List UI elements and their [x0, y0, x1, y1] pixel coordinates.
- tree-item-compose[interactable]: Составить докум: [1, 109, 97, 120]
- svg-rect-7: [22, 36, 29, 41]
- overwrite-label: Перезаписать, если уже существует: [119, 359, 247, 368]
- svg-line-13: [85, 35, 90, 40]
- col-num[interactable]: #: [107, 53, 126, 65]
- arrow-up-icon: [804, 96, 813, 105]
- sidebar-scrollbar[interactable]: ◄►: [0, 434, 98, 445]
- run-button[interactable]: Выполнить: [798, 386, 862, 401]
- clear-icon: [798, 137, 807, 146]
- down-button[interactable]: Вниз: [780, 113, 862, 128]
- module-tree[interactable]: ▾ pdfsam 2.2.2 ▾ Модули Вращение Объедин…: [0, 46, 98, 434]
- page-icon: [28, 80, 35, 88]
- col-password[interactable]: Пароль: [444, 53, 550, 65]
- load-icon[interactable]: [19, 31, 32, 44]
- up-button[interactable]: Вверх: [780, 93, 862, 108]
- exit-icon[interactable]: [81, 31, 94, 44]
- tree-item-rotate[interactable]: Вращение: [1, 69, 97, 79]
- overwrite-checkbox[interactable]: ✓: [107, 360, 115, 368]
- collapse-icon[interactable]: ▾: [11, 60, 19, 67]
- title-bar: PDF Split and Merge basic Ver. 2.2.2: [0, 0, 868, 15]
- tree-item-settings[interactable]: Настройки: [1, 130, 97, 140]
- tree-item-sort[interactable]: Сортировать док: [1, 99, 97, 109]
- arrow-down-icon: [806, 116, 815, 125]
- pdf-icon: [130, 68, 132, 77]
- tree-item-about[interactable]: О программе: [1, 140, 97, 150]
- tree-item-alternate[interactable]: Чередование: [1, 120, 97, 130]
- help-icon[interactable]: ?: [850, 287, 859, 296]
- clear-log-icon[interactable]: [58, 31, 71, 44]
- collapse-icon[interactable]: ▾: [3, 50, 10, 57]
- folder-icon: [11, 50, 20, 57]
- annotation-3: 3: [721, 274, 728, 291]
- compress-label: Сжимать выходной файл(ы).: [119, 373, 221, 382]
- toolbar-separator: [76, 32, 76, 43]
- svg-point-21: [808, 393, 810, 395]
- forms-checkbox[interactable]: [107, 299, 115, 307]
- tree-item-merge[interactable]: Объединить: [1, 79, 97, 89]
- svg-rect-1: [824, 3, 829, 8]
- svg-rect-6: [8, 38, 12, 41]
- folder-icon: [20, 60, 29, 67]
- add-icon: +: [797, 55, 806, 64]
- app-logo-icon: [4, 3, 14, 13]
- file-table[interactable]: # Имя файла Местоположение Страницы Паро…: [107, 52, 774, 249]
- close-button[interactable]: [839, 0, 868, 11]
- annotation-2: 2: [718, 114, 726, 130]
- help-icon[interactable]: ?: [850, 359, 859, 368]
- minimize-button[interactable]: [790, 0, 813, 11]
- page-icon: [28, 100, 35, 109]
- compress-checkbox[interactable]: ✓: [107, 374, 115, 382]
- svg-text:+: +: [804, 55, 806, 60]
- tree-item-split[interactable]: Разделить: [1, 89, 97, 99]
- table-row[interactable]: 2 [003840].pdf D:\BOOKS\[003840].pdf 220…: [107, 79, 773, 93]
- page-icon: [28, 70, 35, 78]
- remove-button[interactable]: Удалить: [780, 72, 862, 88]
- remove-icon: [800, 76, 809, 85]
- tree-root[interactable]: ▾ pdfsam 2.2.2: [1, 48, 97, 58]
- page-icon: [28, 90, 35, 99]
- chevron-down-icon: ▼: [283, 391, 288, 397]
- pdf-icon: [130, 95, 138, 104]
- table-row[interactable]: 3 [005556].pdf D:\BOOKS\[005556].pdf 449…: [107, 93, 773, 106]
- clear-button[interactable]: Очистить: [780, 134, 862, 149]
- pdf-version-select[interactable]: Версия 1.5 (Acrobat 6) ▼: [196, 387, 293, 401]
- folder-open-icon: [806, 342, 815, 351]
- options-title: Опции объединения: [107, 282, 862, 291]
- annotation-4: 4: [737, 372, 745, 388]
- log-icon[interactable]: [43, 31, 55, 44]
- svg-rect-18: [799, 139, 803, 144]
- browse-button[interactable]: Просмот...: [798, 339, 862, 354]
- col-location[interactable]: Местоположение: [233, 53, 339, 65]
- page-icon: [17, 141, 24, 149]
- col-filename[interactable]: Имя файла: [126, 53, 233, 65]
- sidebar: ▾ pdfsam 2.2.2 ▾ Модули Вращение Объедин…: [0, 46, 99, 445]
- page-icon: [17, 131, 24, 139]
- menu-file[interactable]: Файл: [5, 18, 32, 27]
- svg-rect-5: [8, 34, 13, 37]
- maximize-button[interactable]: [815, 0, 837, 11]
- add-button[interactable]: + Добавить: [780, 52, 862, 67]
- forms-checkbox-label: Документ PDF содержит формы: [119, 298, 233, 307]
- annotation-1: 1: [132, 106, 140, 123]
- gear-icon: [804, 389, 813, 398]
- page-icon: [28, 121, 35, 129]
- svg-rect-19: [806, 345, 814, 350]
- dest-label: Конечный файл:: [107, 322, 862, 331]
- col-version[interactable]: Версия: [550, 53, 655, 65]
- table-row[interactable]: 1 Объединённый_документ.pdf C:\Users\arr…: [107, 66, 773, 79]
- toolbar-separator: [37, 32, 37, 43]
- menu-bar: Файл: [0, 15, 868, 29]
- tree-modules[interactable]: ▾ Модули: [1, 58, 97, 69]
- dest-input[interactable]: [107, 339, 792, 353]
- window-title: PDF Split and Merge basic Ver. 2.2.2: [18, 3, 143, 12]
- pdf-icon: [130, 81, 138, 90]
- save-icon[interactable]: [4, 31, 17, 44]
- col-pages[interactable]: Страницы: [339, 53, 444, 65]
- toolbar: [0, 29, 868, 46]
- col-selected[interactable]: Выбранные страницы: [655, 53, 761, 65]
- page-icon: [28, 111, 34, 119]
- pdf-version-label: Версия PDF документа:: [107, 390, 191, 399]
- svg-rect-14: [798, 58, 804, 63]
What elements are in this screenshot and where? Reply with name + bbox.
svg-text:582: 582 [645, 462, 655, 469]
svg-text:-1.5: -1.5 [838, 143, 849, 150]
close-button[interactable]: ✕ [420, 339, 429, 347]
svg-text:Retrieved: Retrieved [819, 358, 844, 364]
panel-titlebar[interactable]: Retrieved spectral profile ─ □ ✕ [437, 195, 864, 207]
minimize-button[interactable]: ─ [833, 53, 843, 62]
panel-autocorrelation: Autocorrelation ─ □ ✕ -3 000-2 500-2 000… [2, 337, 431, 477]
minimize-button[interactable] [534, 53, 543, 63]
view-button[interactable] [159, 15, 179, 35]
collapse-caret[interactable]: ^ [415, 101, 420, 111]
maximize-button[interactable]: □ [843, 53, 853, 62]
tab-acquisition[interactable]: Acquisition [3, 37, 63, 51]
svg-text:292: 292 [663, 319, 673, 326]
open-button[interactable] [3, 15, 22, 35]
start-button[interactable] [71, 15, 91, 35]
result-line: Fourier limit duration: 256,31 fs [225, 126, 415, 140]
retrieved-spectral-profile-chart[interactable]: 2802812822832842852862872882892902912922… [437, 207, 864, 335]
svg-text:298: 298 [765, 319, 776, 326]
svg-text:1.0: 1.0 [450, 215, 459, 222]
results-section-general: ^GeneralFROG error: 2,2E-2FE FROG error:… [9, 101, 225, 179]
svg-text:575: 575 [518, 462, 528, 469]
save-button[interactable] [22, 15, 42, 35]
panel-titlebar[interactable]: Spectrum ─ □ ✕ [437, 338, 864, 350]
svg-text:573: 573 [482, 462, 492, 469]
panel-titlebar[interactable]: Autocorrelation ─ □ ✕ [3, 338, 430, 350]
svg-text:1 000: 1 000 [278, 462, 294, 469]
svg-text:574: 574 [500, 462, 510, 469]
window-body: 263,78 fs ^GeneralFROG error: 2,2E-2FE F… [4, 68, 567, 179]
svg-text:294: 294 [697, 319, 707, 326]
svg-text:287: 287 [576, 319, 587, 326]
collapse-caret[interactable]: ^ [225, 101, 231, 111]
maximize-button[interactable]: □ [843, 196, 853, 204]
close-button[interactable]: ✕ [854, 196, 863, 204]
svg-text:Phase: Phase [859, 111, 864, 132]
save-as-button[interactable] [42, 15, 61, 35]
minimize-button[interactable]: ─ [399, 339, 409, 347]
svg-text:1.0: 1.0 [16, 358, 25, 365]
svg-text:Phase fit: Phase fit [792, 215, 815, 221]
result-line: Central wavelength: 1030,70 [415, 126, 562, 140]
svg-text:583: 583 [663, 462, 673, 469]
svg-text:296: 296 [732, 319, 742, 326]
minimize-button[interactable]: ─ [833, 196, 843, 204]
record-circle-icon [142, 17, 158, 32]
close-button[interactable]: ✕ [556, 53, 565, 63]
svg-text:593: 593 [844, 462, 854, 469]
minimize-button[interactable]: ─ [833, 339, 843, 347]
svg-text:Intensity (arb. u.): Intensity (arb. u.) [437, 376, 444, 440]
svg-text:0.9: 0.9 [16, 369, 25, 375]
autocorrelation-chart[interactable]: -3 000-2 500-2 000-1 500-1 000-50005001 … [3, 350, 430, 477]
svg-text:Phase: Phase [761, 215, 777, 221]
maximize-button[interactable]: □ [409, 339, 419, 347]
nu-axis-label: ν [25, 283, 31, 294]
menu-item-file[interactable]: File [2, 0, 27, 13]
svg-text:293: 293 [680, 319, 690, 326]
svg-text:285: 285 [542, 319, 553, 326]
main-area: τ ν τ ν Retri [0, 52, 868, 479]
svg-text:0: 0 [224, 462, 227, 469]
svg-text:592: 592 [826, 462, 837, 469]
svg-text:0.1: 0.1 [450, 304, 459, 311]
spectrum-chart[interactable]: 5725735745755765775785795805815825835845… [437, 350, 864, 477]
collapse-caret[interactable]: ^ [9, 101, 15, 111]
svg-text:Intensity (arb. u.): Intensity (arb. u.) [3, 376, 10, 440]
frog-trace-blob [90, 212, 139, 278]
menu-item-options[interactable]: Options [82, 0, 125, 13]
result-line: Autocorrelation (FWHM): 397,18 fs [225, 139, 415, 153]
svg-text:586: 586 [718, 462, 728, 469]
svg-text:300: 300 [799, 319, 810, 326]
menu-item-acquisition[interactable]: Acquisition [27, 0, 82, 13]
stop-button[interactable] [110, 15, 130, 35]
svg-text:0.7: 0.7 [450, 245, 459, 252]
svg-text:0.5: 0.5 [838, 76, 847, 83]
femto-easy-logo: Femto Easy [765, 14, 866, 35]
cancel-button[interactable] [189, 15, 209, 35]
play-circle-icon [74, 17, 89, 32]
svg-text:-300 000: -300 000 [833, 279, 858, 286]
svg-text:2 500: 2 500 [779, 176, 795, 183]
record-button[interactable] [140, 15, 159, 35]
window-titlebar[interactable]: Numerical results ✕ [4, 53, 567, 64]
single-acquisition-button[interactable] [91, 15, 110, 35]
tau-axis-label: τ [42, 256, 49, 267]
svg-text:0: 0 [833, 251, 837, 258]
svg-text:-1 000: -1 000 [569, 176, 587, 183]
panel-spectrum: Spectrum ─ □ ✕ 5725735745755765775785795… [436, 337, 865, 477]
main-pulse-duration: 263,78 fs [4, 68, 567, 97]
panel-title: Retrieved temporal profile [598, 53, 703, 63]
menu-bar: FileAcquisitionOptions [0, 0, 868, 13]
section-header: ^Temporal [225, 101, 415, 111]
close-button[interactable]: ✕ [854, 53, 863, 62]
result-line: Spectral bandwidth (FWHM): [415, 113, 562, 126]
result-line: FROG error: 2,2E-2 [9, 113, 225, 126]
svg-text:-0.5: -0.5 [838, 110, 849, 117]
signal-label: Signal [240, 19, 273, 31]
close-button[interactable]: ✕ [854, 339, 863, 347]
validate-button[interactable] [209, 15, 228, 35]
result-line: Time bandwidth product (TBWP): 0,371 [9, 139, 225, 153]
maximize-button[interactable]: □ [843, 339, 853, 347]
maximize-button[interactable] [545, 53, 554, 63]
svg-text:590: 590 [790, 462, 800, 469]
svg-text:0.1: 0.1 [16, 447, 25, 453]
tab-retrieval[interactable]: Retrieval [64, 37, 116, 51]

__________

WHAT YOU WILL DO: Among the entries above, tally each line with the string "Местоположение" and state that figure only.

EXERCISE ANSWER: 2